More and more applications of artificial intelligence are popping up everywhere these days, from Internet browsing to smart homes to self-driving cars.
Today a group of researchers is launching a new study driven by artificial intelligence that will collect data from newly released prisoners. The ultimate goal of the project is to identify (and hopefully one day eliminate) the psychological and physiological triggers that cause the “relapse” that returns inmates to prison.
An AI to reduce recidivism
The researchers of Purdue University Polytechnic Institute they plan to track volunteers' probation cases using a variety of AI-based tools and methods, including smartphones and wearable biometric wristbands. These gadgets will record and analyze a variety of data, such as ex-prisoners' biological information (heart rate), photos and location metadata.
According to the project managers Marcus Rogers e Umit Karabiyik, the resulting data will be very useful for conducting a serious forensic psychological analysis.
Although the monitoring will be measured at intervals (and not in real time for ethical reasons), researchers believe it will help build a profile of risky behaviors and triggers and stressors. In other words, the factors that newly released inmates face when returning to the outside world.
Citing a Department of Justice study, researchers say that more than 80% of prisoners released from prisons are rearrested within 9 years. A good part of these, in turn, are arrested in less than a year.
Karabiyik notes, “The main reason recidivism is so high is that people on probation don't feel like they belong in the community. They struggle and quickly return to their old criminal habits. Their old criminal communities are considered much more welcoming.”

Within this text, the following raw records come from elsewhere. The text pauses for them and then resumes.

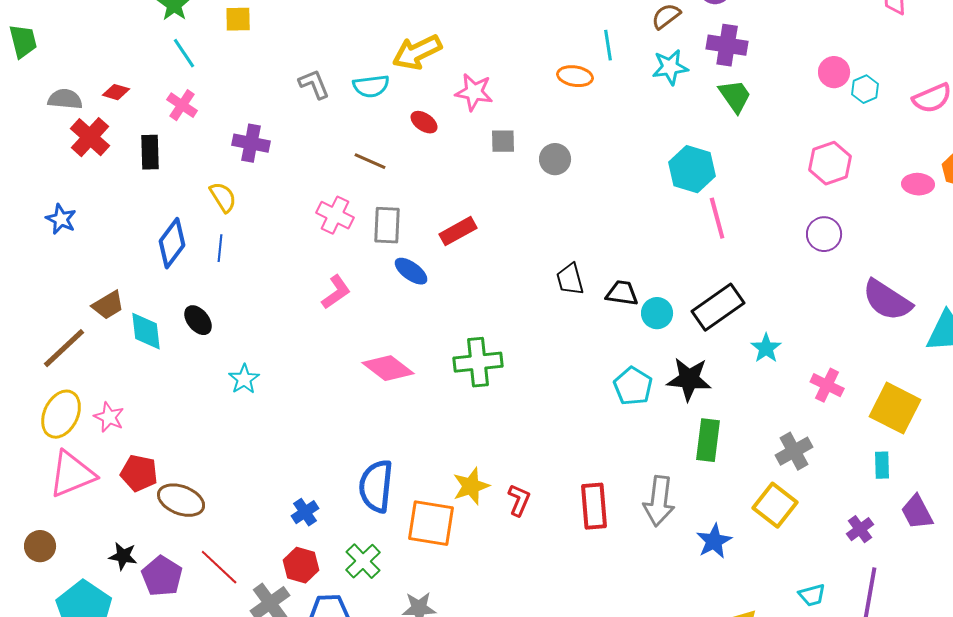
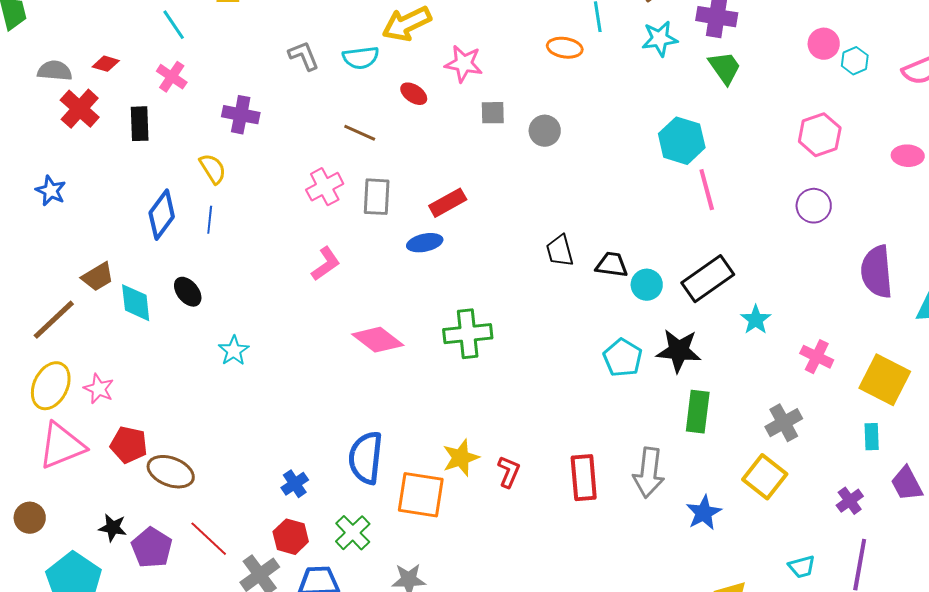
pink cross: (335, 215) -> (325, 187), turned 36
blue ellipse: (411, 271) -> (425, 243), moved, turned -48
purple semicircle: (887, 300) -> (877, 272), turned 52

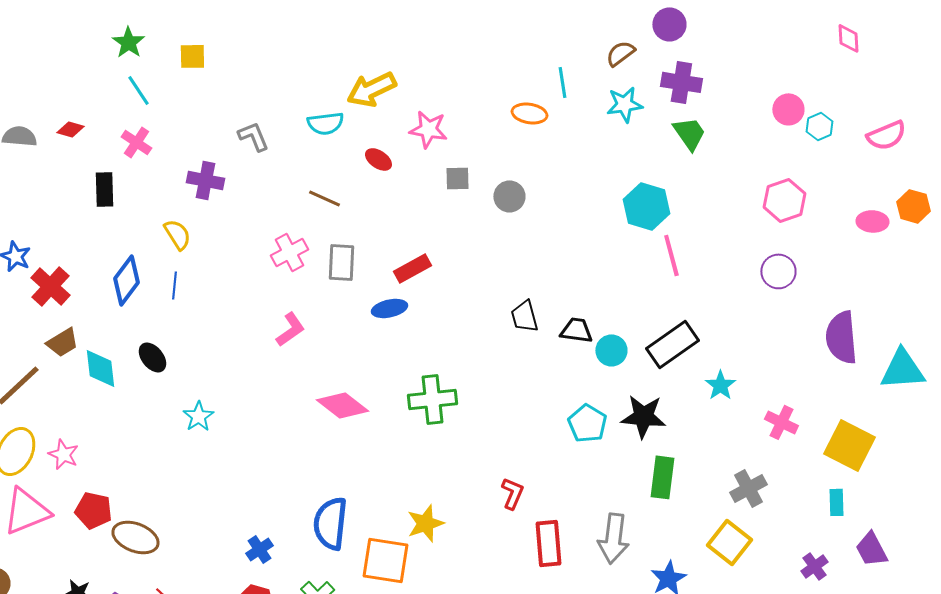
gray L-shape: (304, 56) -> (253, 136), moved
red cross: (80, 109) -> (50, 286), moved
red L-shape: (509, 472) -> (512, 493), moved

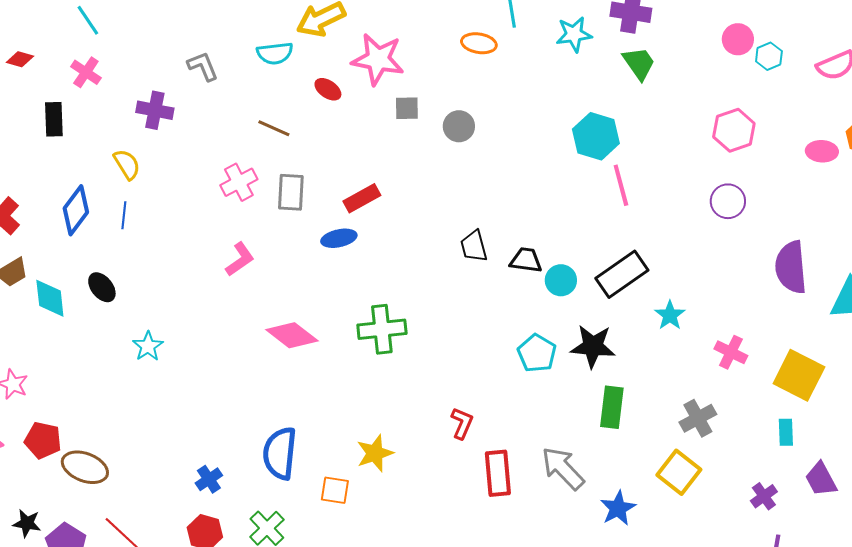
pink star: (428, 129) -> (378, 59), size x1.4
gray arrow: (613, 538) -> (563, 468), turned 129
orange square: (385, 560) -> (335, 490), size x0.6

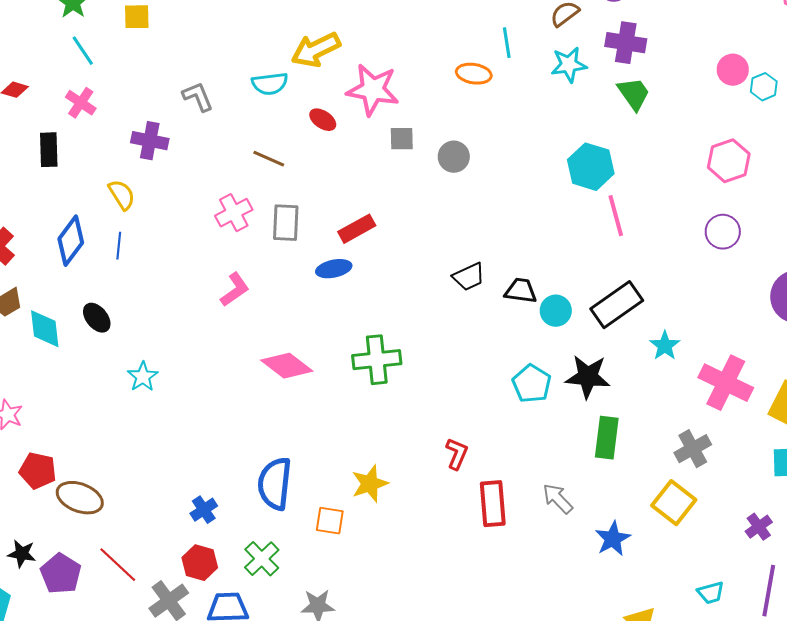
black trapezoid: (474, 246) -> (469, 277), turned -100
pink cross: (731, 352) -> (726, 383), size x1.6
gray arrow: (563, 468) -> (558, 499), size x0.7

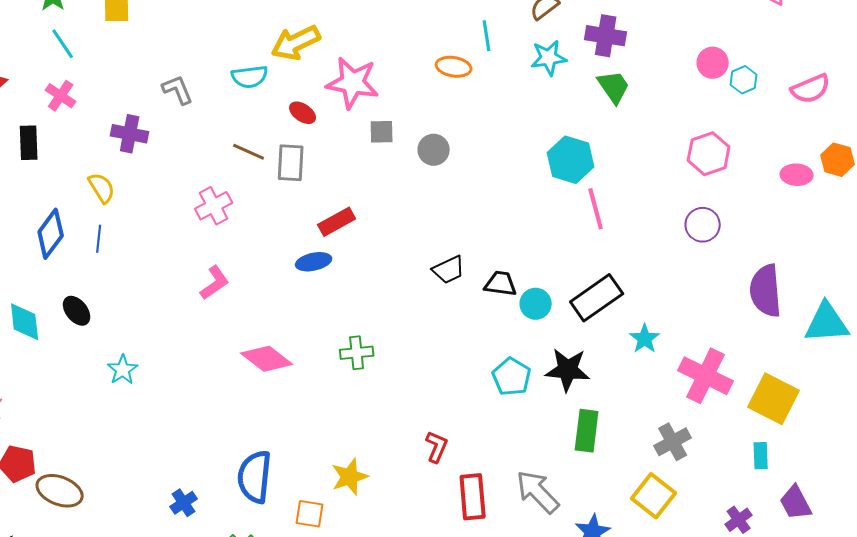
gray rectangle: (286, 223) -> (291, 163), moved
green cross: (377, 360) -> (357, 353), size x0.7
gray arrow: (558, 499) -> (538, 492), size x1.4

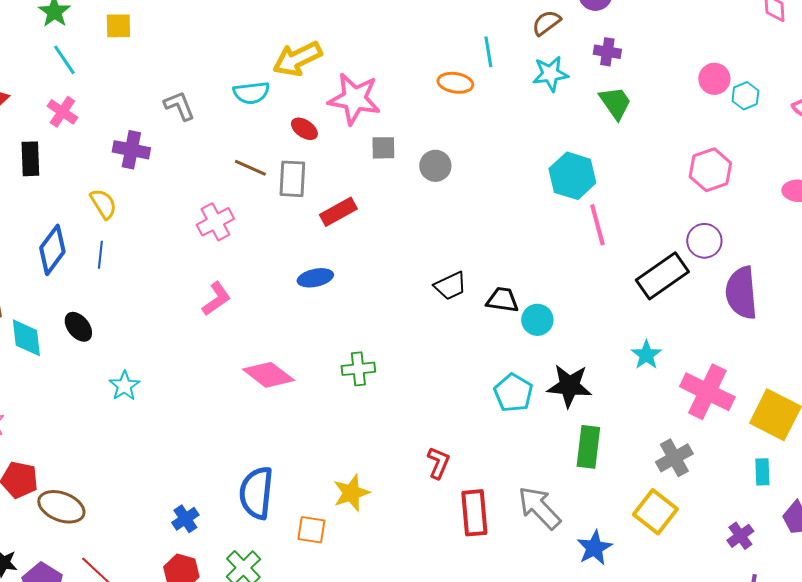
purple cross: (606, 36) -> (607, 52), size x0.7
red rectangle: (337, 222) -> (338, 212), moved
purple semicircle: (766, 291) -> (741, 293), moved
black rectangle: (597, 298) -> (662, 276), moved

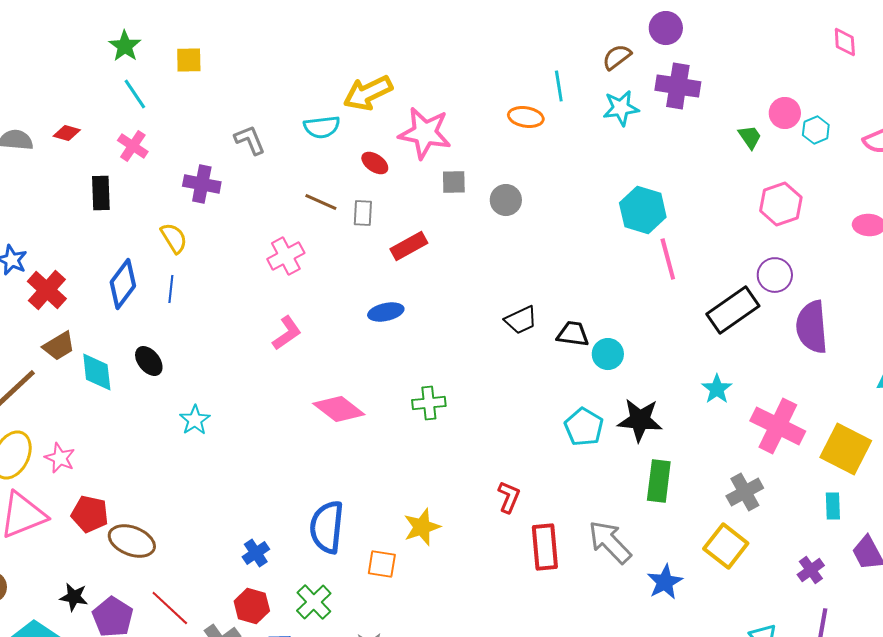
purple cross: (607, 52) -> (678, 86), size x1.6
green trapezoid: (615, 103) -> (750, 137), moved, size x0.7
gray rectangle: (292, 179) -> (363, 213), size x0.7

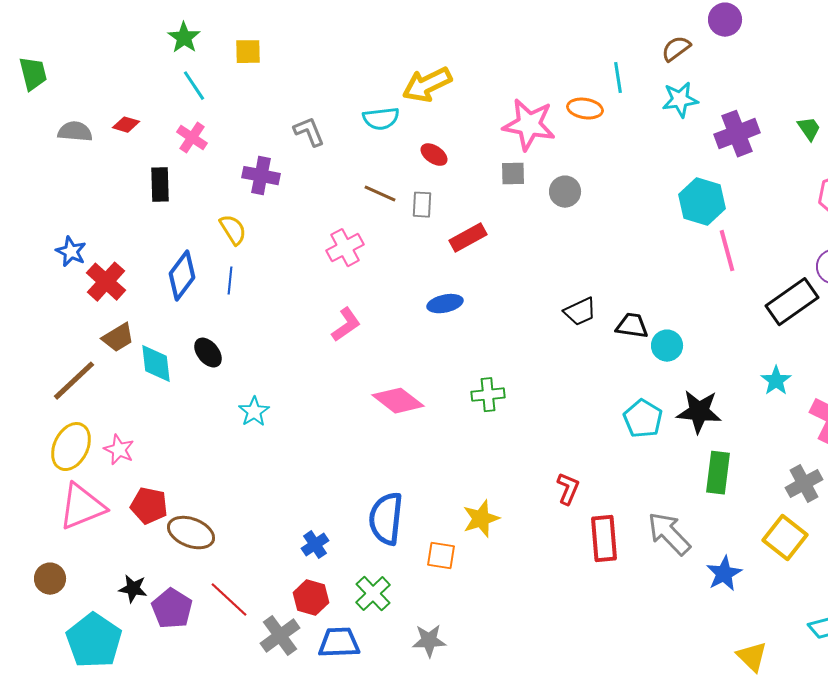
purple cross: (678, 86) -> (737, 134), moved, turned -30
pink star: (425, 133) -> (529, 125), moved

The study will enroll 250 volunteers on probation (after obtaining consent from their families) after their release. Half of them will receive biometric tracking devices, which will monitor them for 4 years. The other half will serve as a control group.
The goal of the study is to identify early intervention opportunities to better help individuals successfully integrate into general society
Marcus Rogers, co-author of the study
A Big Brother jailer?
The team believes the technology can be used to inculcate coping mechanisms and social skills for released prisoners, reducing the number of relapses and preventing the attitudes that can lead to relapses.
This isn't the first time that an academic team has used electronic surveillance to monitor inmates. In 2017, criminology researchers used smartphones to track released prisoners. Particularly those who were struggling with substance abuse or mental health issues. They used algorithms to study everything from parole movements to sleep patterns, hoping that such technology might one day allow social workers to intervene.
Are new research projects on surveillance and artificial intelligence a useful scientific collection of data? Could they ultimately help parolees?
Or are they a panopticon-like surveillance application that could end up solely in the hands of law enforcement?
The path is delicate. While the project has a certain altruistic resonance, such applications could end up being abused.